**DATA PROVIDED**:
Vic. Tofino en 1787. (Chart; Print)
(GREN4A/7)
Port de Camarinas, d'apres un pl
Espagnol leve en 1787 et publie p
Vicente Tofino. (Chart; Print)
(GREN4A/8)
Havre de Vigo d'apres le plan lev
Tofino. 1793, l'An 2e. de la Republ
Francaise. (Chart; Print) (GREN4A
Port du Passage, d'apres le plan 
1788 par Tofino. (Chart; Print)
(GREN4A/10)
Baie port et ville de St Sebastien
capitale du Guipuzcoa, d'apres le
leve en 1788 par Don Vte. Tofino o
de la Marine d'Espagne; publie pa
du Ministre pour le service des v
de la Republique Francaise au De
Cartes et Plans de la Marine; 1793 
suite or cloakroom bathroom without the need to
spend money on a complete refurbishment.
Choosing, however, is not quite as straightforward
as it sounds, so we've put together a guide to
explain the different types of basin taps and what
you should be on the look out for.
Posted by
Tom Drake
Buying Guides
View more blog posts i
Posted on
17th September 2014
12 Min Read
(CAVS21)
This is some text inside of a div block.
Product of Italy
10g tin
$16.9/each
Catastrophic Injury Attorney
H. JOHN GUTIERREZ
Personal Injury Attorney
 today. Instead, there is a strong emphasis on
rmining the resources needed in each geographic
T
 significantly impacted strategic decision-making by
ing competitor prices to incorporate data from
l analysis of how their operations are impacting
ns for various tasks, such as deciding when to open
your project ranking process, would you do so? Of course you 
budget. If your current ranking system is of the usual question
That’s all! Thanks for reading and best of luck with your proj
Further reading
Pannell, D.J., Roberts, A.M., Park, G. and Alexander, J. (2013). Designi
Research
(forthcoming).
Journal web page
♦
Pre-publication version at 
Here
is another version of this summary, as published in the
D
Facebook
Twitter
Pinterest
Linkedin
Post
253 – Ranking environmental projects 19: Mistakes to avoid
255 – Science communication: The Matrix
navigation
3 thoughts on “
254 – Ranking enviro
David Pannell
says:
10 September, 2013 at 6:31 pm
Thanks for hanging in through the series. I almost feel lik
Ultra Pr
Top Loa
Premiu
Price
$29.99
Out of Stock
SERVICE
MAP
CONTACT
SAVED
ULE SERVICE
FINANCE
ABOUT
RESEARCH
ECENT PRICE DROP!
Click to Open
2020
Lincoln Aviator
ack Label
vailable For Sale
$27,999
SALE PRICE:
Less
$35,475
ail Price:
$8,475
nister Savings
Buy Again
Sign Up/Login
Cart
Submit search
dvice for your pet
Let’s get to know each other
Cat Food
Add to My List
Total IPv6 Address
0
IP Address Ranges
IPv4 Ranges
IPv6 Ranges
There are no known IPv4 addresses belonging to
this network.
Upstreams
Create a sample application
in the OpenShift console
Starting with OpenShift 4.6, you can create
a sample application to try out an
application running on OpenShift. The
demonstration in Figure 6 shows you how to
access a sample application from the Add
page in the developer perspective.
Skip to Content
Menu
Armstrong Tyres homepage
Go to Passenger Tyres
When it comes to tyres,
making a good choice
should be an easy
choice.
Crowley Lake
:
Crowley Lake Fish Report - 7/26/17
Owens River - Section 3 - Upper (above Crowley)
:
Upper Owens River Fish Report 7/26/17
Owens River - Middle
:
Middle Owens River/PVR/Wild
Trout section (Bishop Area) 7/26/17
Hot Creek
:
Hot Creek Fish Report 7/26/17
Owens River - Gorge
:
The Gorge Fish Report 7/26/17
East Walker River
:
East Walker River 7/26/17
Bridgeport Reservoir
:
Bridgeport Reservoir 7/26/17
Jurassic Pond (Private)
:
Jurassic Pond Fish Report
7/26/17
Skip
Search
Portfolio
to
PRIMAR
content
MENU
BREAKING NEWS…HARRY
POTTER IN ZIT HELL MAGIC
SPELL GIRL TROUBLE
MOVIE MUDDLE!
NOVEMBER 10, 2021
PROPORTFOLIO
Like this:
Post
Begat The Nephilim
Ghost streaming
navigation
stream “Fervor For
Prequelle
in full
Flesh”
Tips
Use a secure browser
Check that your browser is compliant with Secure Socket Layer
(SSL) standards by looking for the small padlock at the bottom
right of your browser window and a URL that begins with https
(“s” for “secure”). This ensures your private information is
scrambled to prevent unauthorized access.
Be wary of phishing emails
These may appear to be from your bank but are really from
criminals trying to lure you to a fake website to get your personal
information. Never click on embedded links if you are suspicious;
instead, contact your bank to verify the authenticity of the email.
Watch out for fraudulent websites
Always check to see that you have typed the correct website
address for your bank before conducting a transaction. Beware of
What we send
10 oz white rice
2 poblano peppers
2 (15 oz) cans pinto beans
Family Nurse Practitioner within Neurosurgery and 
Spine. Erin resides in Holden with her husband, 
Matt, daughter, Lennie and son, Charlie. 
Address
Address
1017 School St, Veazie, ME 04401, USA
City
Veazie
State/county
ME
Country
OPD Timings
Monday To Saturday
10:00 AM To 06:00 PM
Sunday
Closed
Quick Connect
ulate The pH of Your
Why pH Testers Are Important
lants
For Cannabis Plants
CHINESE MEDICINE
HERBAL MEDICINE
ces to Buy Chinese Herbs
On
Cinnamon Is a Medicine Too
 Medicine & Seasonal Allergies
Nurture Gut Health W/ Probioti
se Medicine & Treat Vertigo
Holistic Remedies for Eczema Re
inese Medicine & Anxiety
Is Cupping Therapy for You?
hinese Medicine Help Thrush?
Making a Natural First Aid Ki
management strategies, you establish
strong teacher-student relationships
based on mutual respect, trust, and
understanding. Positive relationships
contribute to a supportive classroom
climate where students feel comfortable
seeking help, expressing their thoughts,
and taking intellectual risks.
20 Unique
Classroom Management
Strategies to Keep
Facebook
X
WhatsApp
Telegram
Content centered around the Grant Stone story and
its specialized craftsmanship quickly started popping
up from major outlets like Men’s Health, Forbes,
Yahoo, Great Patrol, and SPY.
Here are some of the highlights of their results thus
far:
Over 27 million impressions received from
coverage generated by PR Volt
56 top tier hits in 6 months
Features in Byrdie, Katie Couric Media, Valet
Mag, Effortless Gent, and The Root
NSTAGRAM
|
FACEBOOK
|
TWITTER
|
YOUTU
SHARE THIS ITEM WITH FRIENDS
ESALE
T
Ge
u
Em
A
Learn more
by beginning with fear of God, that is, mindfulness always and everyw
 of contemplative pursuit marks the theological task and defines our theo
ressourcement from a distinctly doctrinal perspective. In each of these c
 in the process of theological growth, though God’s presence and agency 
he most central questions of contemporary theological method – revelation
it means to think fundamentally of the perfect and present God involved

**INSTRUCTIONS TO FOLLOW**: In the records above, collect each line with "Pannell".

**RESULT**:
Pannell, D.J., Roberts, A.M., Park, G. and Alexander, J. (2013). Designi
David Pannell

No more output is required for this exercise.